At 1149 GMT, the FTSEurofirst 300 index of top
European shares was up 0.2 percent at 1,273.42 points, taking a
breather following a 6 percent slide in the past two weeks.
The selloff - the index's sharpest retreat in seven months -
was spurred by jitters over the impact of reduced stimulus from
the U.S. Federal Reserve on emerging market assets as well as
tepid U.S. and Chinese manufacturing data.
Technical charts showed the FTSEurofirst reaching 'oversold'
levels after the two-week slump, with its relative strength
indexes (RSIs) approaching 30.
"Technically, the market is clearly 'oversold', and
investors should be rushing in.
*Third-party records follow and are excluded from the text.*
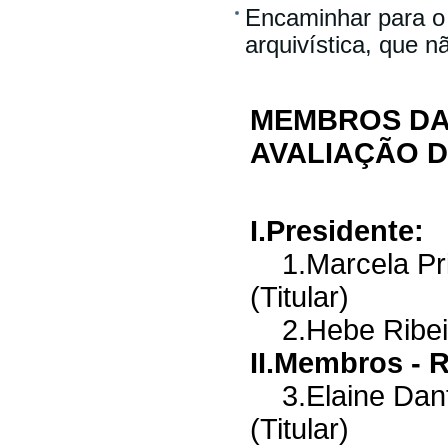
Encaminhar para o 
arquivística, que 
MEMBROS DA
AVALIAÇÃO 
I.Presidente:
1.Marcela Pris
(Titular)
2.Hebe Ribei
II.Membros - R
3.Elaine Danta
(Titular)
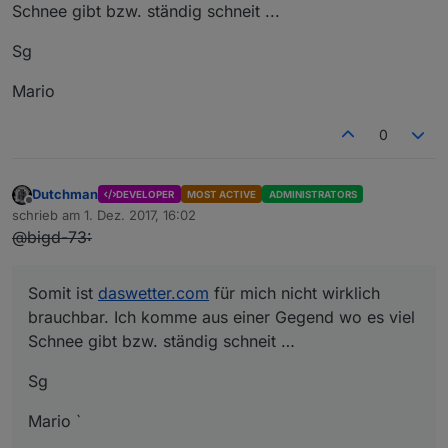
Schnee gibt bzw. ständig schneit ...
Sg
Mario
0
Dutchman
DEVELOPER
MOST ACTIVE
ADMINISTRATORS
Offline
schrieb am
1. Dez. 2017, 16:02
zuletzt editiert von
@bigd-73:
Somit ist
daswetter.com
für mich nicht wirklich
brauchbar. Ich komme aus einer Gegend wo es viel
Schnee gibt bzw. ständig schneit …
Sg
Mario `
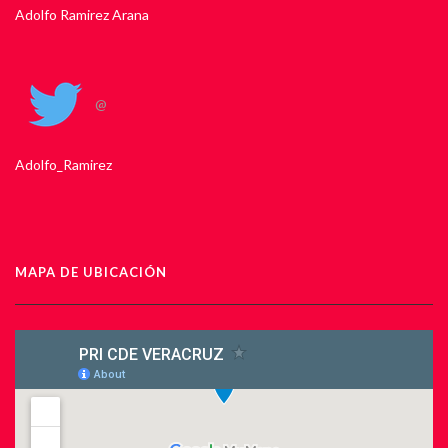
Adolfo Ramirez Arana
@
Adolfo_Ramirez
MAPA DE UBICACIÓN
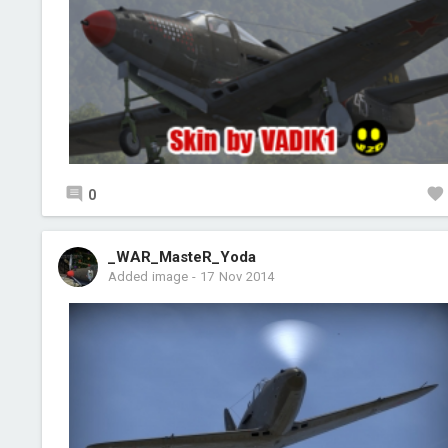
0
_WAR_MasteR_Yoda
Added image
-
17 Nov 2014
But the problem is: the global
economic recovery that everyone was betting on just a few weeks
ago doesn't seem to be as smooth as expected," said Jeanne
Asseraf-Bitton, head of global cross-asset Research at Lyxor
"This year will be a year of transition from a
liquidity-driven market to one driven by fundamentals. But with
question marks now on the outlook for growth, and with a bit
less liquidity, the road could be bumpy."
Investors were reluctant to take new positions before the
European Central Bank's monetary policy decision and news
conference on Thursday, and Friday's monthly U.S. job data.
According to a Reuters' poll of economists, nonfarm payrolls
are expected to have increased by 185,000 last month, bouncing
back from a three-year low in January, which could ease
investors' worries about the pace of economic growth in the
world's biggest economy.
Around Europe, UK's FTSE 100 index was up 0.2
percent, Germany's DAX index down 0.04 percent, and
France's CAC 40 up 0.3 percent. The euro zone's
blue-chip Euro STOXX 50 index was up 0.2 percent.
Swiss watch maker Swatch featured among the top
gainers, up 4.2 percent after posting a strong rise in 2013
profits and saying it expected healthy growth this year.
The overall earnings picture remained mixed, however, with
Syngenta falling 4.2 percent after the world's largest
maker of crop chemicals reported a drop in profit for last year.
Unibail-Rodamco fell 2.1 percent after Europe's
largest property group's profit outlook disappointed investors.
with its medium-term profit outlook.
"Earnings growth in Europe has been negative over the last
two years. If earnings do not improve during the next months,
2014 will prove to be a difficult year for the stock market,"
said Koen De Leus, senior economist at KBC, in Brussels.